The University of Washington Huskies Football Coach Chris Petersen has his idea of “Our Kind of Guy” (OKG). What is your type?
Many coaches talk about finding kids that fit into their programs culture, but no one may talk about it more or do a better job at finding “Our Kind of Guy (OKG)” than the University of Washington Football Coach Chris Peterson.
I first read about his culture and recruiting philosophy when he was at Boise State. While many coaches were out looking for the most talented players they could get their hands on, Washington Huskies Football Coach Chris Petersen was looking for the right fit into a culture that was upsetting the social hierarchy of football. While at Boise, they had plenty of talented players but weren’t landed the heralded 5-star recruits that Power 5 schools were able to go after. So they targeted specific kids that might not have been as talented, but fit what they were looking for.

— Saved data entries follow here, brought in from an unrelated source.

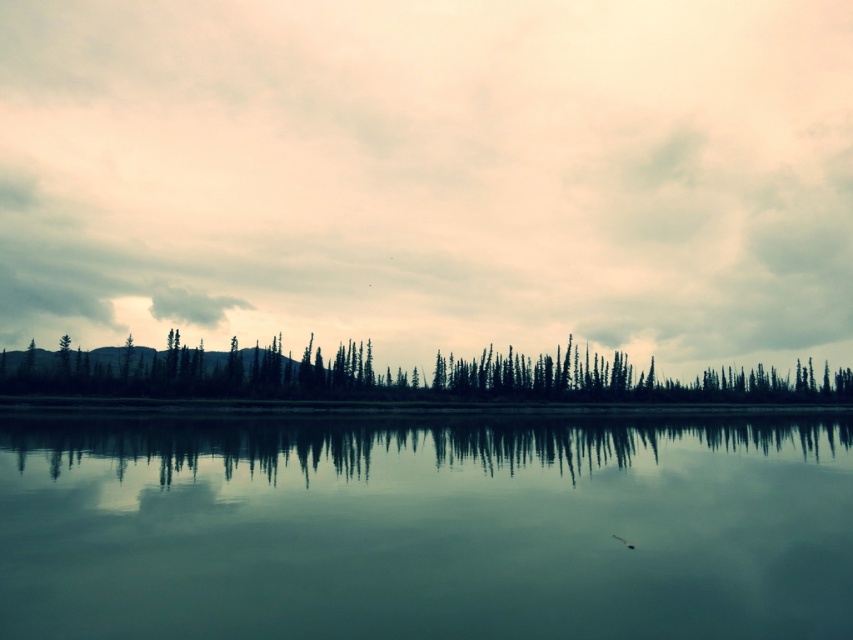 Looking at the scene, where is the cloudy sky at upper center in relation to the smooth glass water at center?

The cloudy sky at upper center is to the left of the smooth glass water at center. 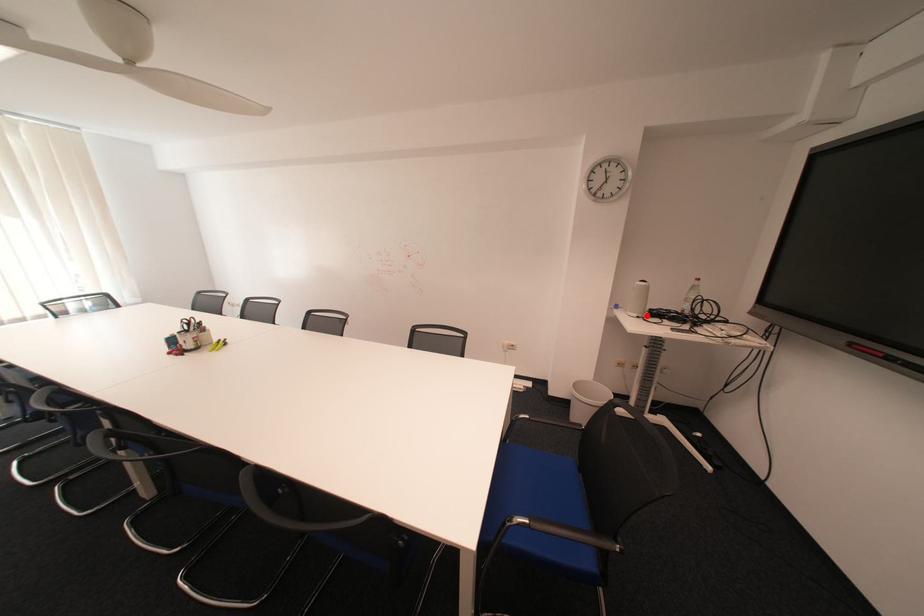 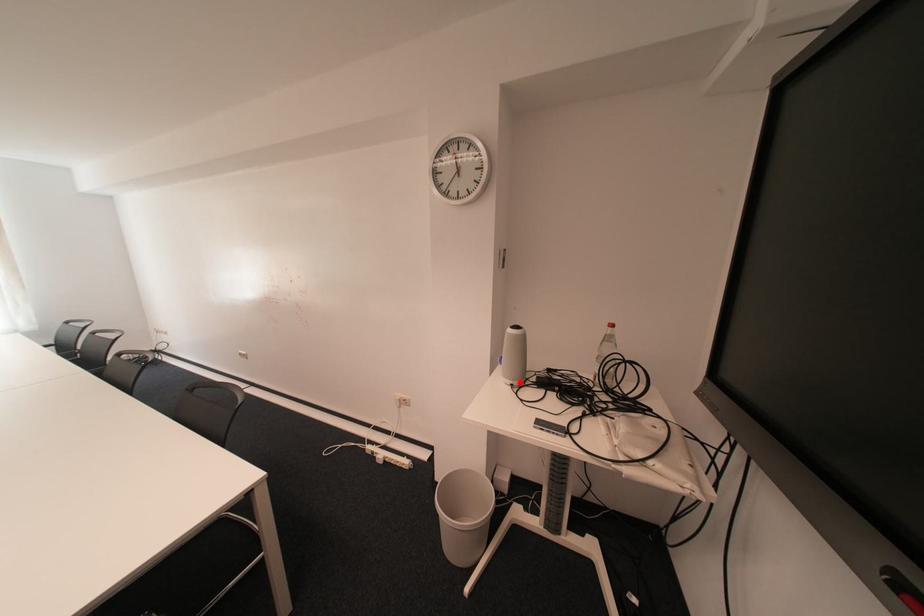 I am providing you with two images of the same scene from different viewpoints. A red point is marked on the first image and another point is marked on the second image. Are the points marked in image1 and image2 representing the same 3D position?

Yes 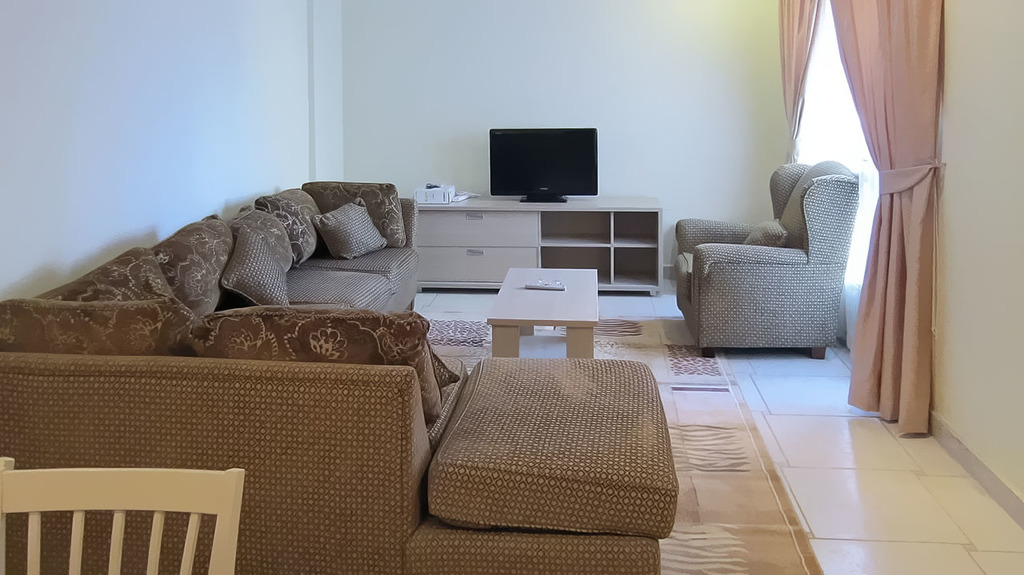 What are the coordinates of `couch` in the screenshot? It's located at (341, 444). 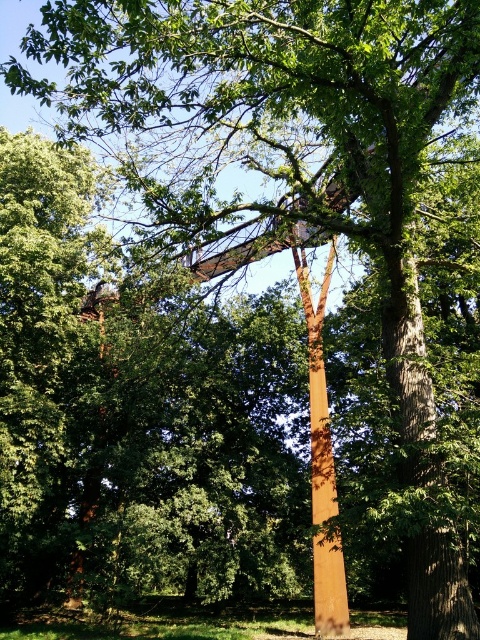 In the scene shown: You are standing in the forest scene looking at the two points marked. Which point, point (387,323) or point (331,268), is closer to you?

Point (387,323) is closer to you than point (331,268).

You are a hiker trying to determine which object is smaller between the smooth brown tree trunk at center and the golden polished pole at center. Based on the scene, which one is smaller?

The smooth brown tree trunk at center is smaller compared to the golden polished pole at center. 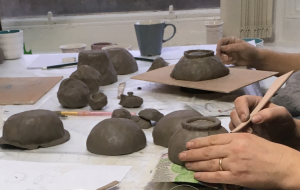 This screenshot has width=300, height=190. I want to click on window, so click(79, 8). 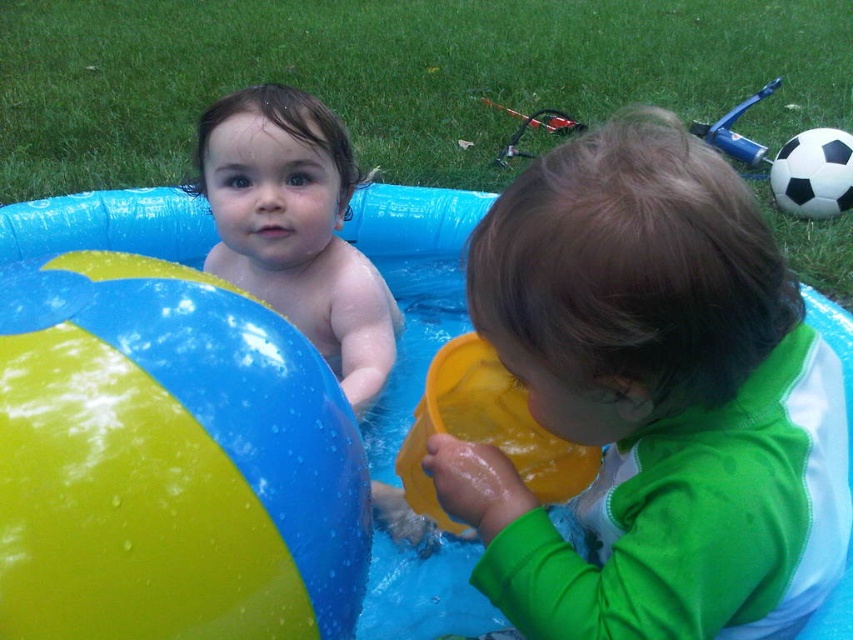 Who is higher up, blue rubber pool at center or smooth skin baby at center?

smooth skin baby at center is above.

What do you see at coordinates (416, 280) in the screenshot? Image resolution: width=853 pixels, height=640 pixels. I see `blue rubber pool at center` at bounding box center [416, 280].

Who is more forward, [22,204] or [207,189]?

Point [207,189] is more forward.

What are the coordinates of `blue rubber pool at center` in the screenshot? It's located at (416, 280).

Between point (344, 605) and point (810, 193), which one is positioned behind?

The point (810, 193) is behind.

Identify the location of yellowmattebeach ball at left. The image size is (853, 640). (169, 461).

Who is lower down, blue rubber pool at center or black matte soccer ball at upper right?

blue rubber pool at center

Can you confirm if blue rubber pool at center is taller than black matte soccer ball at upper right?

Yes, blue rubber pool at center is taller than black matte soccer ball at upper right.

Where is `blue rubber pool at center`? This screenshot has height=640, width=853. blue rubber pool at center is located at coordinates point(416,280).

Where is `blue rubber pool at center`? Image resolution: width=853 pixels, height=640 pixels. blue rubber pool at center is located at coordinates (416, 280). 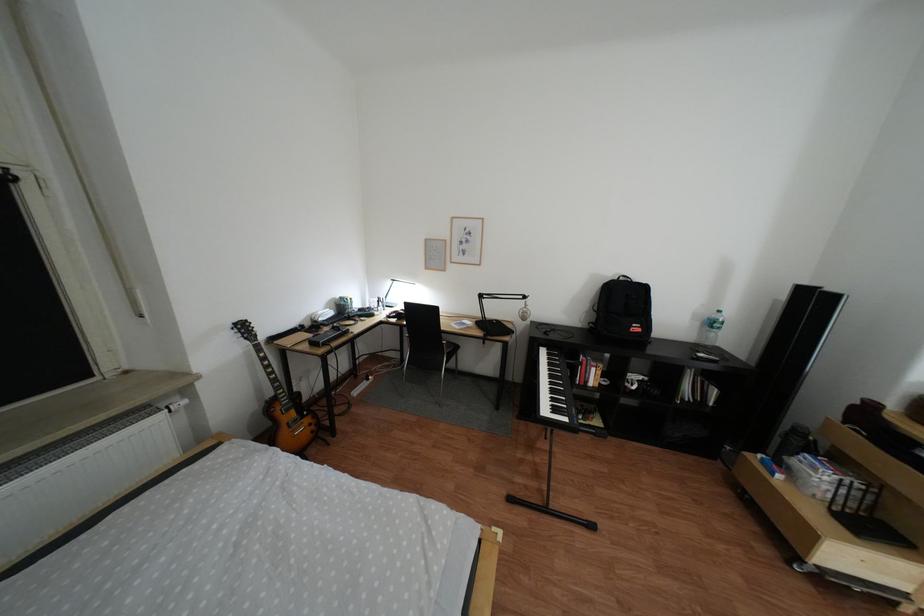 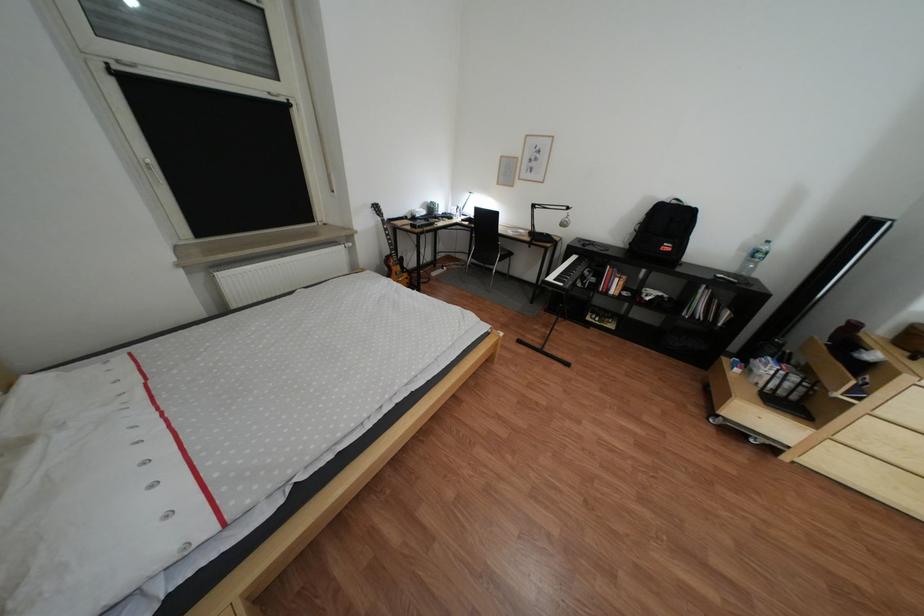 Locate, in the second image, the point that corresponds to [713,325] in the first image.

(760, 256) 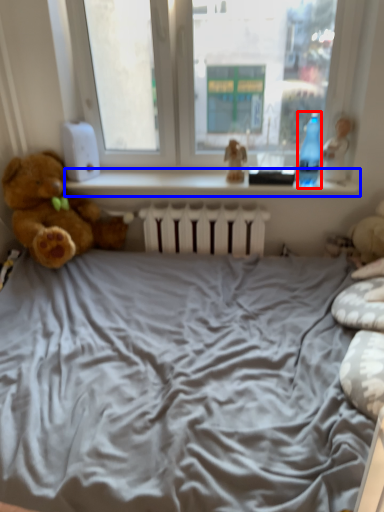 Question: Among these objects, which one is farthest to the camera, bottle (highlighted by a red box) or window sill (highlighted by a blue box)?

Choices:
 (A) bottle
 (B) window sill

Answer: (B) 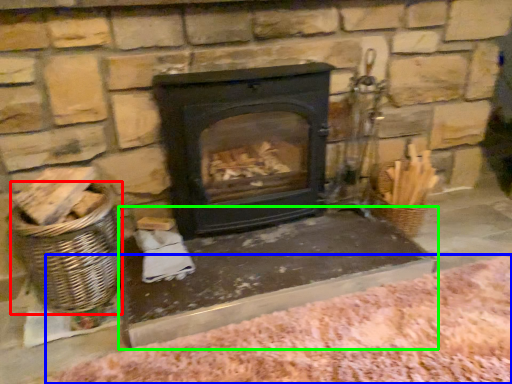 Question: Which is farther away from basket (highlighted by a red box)? blanket (highlighted by a blue box) or table (highlighted by a green box)?

Choices:
 (A) blanket
 (B) table

Answer: (A)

On July 28, an article on ESPN was written by Adam Rittenberg talks about Peterson’s approach to recruiting “OKG’s” and how despite moving to a Power 5 school, his attitude hasn’t changed.
In the article, Washington Huskies Football Coach Chris Petersen makes it clear that they don’t just take “saints”. They aren’t looking for the perfect players since they aren’t out there. They aren’t only taking kids with two parents or a lot of Eagle Scouts. The coaches are looking for guys that fit into the Huskies Locker room.
The Washington Huskies evaluation process isn’t perfect, but they did miss in their first couple recruiting seasons. Some players will be a certain way around coaches, but players will know how a kid is in the locker room.
When a first-year student enters that locker room, all the hype about him goes out the window and he has to prove himself all over again. The players will check those young kids quickly. You can’t have an ego as a freshman because you aren’t in high school anymore. You are at the bottom of the totem pole again.
And what happens when they don’t fit in?
Petersen: “If a kid is there and it’s not fitting, they either get him in line, or we weed him out.”
So what exactly is an “OKG” (according to Peterson)?
In a Forbes article in 2013, Washington Huskies Football Coach Chris Petersen describes what they look for in an OKG:
All the Boise State recruits are evaluated in some parts like Character, Football Intelligence, Toughness, Attitude, and Effort. Petersen looks for players that have high performance and a little ego.
While he is never fully detailed on what constitutes an OKG, he says it is all about development- player and people development. It is much more than the football field- development of the individual in the classroom, life, every facet of their life.